Par Daniel Hannan, depuis Oxford, Royaume-Uni.

Chaque année je trouve le 11 novembre plus triste encore que l’année précédente. C’est en partie parce que je deviens sentimental – je trouve de plus en plus difficile de réciter une poésie sans trémolos dans la voix – mais c’est surtout parce que ceux qui sont tombés sont désormais plus proches de l’âge de mes enfants que du mien.

Quand j’étais petit garçon, j’étais, comme le sont les petits garçons, instinctivement pro-guerre. Aux environs de onze ou douze ans, j’ai commencé à lire les premiers poètes de la Première Guerre Mondiale, mais j’étais toujours principalement attiré par les éléments héroïques de leurs écrits : leur endurance dans des circonstances monstrueuses. Plus tard, à l’adolescence, la question de savoir si la Grande Bretagne aurait dû s’impliquer (je pense maintenant qu’elle n’aurait probablement pas dû, mais c’est un débat difficile à trancher) me taraudait. Maintenant, je trouve toute cette histoire presque trop mélancolique pour en parler.

Une Cérémonie du Souvenir était organisée à l’école de mes enfants vendredi matin. Nous avons chanté des hymnes familiers, récité des mots familiers et les anciens élèves tombés au front furent nommés. Une petite école, une longue liste : plus de 120 morts. Pour chaque neuf garçons qui ont répondu à l’appel, deux ne sont pas revenus. Dans la liste, j’ai remarqué ce qui semblait être deux séries de trois frères : deux fois trois télégrammes à deux mères qui attendaient impuissantes. Regarder les enfants rassemblés pendant que l’énumération des noms continuait était presque insupportable, plusieurs parents avaient les larmes aux yeux.

Un ancien élève de l’école y était revenu en tant que professeur, puis en était devenu le directeur. Il avait connu presque chacune des victimes de l’école de la Grande Guerre, soit en tant que camarade de classe soit en tant qu’ancien élève : un mort, en moyenne, tous les douze jours pendant quatre ans et quart. Nous ne sommes pas faits pour un deuil d’une telle ampleur .

L’enseignant qui a prononcé le discours nous a dit quelque chose dont je n’avais jamais entendu parler auparavant. Il y a 53 Villages-Reconnaissants au Royaume-Uni : des villages où il n’y a pas de mémorial de guerre parce que chacun de ses jeunes gens est revenu vivant.
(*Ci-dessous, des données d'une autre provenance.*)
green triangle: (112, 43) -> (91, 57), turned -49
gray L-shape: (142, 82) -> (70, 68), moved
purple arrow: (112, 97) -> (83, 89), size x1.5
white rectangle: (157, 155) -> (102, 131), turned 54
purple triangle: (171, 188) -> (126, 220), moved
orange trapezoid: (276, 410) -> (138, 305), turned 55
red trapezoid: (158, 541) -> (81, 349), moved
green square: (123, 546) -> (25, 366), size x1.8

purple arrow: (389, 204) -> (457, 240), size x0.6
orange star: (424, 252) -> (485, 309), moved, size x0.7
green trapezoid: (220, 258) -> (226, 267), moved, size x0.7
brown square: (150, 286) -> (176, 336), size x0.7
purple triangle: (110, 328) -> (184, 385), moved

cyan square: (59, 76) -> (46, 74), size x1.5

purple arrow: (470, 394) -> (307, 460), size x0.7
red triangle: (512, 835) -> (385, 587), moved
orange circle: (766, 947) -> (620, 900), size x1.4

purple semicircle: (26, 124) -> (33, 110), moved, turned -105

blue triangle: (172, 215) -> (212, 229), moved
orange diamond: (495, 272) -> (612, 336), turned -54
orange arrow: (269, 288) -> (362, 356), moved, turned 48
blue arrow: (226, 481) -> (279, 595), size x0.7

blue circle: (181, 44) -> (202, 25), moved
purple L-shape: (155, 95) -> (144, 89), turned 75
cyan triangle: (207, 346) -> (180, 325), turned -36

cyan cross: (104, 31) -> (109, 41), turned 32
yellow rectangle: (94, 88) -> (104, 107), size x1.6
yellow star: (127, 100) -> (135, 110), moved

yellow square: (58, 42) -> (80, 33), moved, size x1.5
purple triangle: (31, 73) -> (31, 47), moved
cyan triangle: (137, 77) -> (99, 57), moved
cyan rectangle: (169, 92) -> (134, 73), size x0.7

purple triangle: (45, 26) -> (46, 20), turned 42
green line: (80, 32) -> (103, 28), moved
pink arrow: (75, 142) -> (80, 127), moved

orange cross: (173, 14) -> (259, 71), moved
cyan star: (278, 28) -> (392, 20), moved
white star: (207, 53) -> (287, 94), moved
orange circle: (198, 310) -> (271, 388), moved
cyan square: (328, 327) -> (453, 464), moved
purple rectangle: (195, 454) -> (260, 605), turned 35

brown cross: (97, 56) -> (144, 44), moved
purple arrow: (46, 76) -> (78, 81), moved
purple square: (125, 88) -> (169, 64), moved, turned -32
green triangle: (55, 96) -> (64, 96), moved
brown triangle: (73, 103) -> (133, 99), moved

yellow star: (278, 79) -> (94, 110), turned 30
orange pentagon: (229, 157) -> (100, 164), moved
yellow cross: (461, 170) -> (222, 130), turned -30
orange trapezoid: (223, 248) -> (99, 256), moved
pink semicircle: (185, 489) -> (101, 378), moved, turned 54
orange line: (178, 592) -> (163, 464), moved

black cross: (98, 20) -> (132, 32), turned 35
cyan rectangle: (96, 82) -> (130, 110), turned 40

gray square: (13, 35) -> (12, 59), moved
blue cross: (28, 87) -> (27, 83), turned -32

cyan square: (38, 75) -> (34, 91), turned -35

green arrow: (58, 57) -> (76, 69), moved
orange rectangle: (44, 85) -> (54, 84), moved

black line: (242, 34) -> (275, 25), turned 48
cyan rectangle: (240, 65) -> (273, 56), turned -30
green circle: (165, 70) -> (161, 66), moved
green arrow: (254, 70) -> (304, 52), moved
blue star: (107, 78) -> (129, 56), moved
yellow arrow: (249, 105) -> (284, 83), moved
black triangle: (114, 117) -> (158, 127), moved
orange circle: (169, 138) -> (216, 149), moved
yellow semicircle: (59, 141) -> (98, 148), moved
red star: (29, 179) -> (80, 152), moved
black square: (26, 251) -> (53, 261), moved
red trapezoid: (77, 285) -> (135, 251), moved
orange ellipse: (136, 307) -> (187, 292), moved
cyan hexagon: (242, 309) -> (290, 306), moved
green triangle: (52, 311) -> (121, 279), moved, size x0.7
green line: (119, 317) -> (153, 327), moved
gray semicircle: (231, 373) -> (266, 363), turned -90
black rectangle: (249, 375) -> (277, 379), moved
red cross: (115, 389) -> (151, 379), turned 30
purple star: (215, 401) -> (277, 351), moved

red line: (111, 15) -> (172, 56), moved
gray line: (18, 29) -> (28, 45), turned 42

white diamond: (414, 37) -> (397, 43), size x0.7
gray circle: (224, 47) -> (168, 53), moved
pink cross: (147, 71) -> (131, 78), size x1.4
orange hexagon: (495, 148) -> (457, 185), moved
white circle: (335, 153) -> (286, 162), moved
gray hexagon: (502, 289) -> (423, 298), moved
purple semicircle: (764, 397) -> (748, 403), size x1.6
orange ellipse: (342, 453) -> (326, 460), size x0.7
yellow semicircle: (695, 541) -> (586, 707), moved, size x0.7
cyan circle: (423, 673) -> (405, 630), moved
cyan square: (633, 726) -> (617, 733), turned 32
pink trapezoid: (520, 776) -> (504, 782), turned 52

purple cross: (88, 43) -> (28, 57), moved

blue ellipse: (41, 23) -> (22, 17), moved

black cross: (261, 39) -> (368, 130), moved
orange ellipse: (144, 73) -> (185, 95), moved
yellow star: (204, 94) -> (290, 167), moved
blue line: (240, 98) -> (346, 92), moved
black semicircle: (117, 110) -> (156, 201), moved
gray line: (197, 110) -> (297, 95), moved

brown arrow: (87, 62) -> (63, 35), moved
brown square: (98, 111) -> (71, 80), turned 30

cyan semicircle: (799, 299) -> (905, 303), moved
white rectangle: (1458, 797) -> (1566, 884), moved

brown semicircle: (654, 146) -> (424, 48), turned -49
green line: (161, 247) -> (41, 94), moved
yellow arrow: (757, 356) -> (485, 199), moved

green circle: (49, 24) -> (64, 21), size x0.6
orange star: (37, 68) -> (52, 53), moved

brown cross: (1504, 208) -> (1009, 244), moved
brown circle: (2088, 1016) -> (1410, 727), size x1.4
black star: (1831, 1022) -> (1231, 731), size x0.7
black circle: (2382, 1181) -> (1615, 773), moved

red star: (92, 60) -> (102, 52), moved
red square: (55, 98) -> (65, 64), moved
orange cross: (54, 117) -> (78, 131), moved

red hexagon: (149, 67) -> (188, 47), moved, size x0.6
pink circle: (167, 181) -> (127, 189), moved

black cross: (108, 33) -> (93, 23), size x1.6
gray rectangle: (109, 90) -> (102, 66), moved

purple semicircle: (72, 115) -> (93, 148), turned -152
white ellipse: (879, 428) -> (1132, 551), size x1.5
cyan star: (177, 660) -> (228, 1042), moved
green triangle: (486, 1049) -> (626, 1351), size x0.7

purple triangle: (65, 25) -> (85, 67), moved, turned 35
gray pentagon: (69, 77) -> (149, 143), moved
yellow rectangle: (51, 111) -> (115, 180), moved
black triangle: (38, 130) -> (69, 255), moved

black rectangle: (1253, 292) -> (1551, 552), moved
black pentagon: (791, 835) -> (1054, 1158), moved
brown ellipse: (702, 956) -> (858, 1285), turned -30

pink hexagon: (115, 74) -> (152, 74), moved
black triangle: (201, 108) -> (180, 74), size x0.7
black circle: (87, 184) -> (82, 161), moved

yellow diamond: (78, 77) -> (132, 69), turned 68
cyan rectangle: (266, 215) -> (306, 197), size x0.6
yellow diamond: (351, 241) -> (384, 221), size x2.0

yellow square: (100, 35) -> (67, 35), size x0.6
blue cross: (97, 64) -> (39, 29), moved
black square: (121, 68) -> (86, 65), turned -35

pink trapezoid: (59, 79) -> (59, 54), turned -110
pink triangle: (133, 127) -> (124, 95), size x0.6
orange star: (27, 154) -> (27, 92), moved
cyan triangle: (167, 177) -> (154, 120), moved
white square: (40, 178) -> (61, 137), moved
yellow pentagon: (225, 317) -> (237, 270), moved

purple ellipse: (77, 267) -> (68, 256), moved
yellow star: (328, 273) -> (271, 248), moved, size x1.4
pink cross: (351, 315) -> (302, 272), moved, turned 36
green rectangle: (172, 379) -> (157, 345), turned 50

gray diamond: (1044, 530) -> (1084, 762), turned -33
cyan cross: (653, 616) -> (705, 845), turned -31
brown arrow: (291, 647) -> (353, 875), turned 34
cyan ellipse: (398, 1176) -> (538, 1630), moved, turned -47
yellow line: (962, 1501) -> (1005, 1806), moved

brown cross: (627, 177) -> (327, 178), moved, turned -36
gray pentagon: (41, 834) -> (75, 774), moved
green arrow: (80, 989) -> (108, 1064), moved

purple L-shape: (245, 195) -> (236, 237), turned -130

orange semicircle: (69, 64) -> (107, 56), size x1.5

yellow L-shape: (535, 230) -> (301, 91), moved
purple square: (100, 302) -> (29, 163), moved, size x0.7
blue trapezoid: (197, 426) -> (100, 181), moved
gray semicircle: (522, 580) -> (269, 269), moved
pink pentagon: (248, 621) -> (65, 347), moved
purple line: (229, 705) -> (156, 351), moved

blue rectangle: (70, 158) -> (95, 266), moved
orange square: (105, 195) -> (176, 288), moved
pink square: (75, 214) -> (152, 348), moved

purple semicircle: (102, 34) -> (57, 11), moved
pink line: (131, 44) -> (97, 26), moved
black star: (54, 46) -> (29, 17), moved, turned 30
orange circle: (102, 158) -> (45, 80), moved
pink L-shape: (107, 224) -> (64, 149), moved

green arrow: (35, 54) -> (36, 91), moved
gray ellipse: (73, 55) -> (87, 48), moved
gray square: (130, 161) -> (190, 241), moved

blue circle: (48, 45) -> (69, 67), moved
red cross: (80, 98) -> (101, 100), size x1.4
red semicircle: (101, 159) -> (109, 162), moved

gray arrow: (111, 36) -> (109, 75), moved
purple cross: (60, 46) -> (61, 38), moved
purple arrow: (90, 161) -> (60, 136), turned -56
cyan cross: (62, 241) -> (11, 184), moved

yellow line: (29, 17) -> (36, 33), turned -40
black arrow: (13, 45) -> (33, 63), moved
Quand on pense qu’il y a plus de 16 000 villages dans le pays, on entrevoit l’ampleur de la tragédie.

« Tragédie » est, pour une fois, un mot tout à fait adapté, car la tragédie peut être ressentie par procuration. Ce n’est pas simplement qu’il ne reste presque plus de vétérans de la Première Guerre Mondiale, c’est que presque personne parmi nous ne se souvient avoir perdu des amis ou de la famille dans cet enfer. Bien sûr d’autres sont tombés dans les conflits ultérieurs, et nous leur rendons hommage. Mais, alors que nous approchons du centenaire de la Grande Guerre, notre tristesse est une tristesse de seconde main.

Ne faites pas l’erreur, cependant, de penser que cela en fait une contrefaçon. Comme les tragédiens grecs l’avaient bien compris, nos émotions peuvent être provoquées par l’expérience d’un autre. Les rituels du 11 novembre – le silence, les prières, les mots de Laurence Binyon – sont apparus pour consoler les familles endeuillées. Un siècle plus tard, ils déclenchent, chez nous qui sommes des générations suivantes, la catharsis, au sens strict du terme : le sentiment d’être vidé et nettoyé par la libération émotionnelle.

La génération qui pleure ses fils a disparu, puis ce fut au tour de celle qui pleura ses camarades, puis de celle qui pleurait ses pères, s’accrochant peut-être à des bribes de souvenirs d’enfance. Ensuite, ceux qui sont tombés sont devenus des visages sur des photographies jaunies. Maintenant, ce sont des noms sur des arbres généalogiques. Bientôt, ils ne seront plus qu’une part de l’Histoire. Pourtant, nous nous souviendrons d’eux.

Article initialement publié en novembre 2013.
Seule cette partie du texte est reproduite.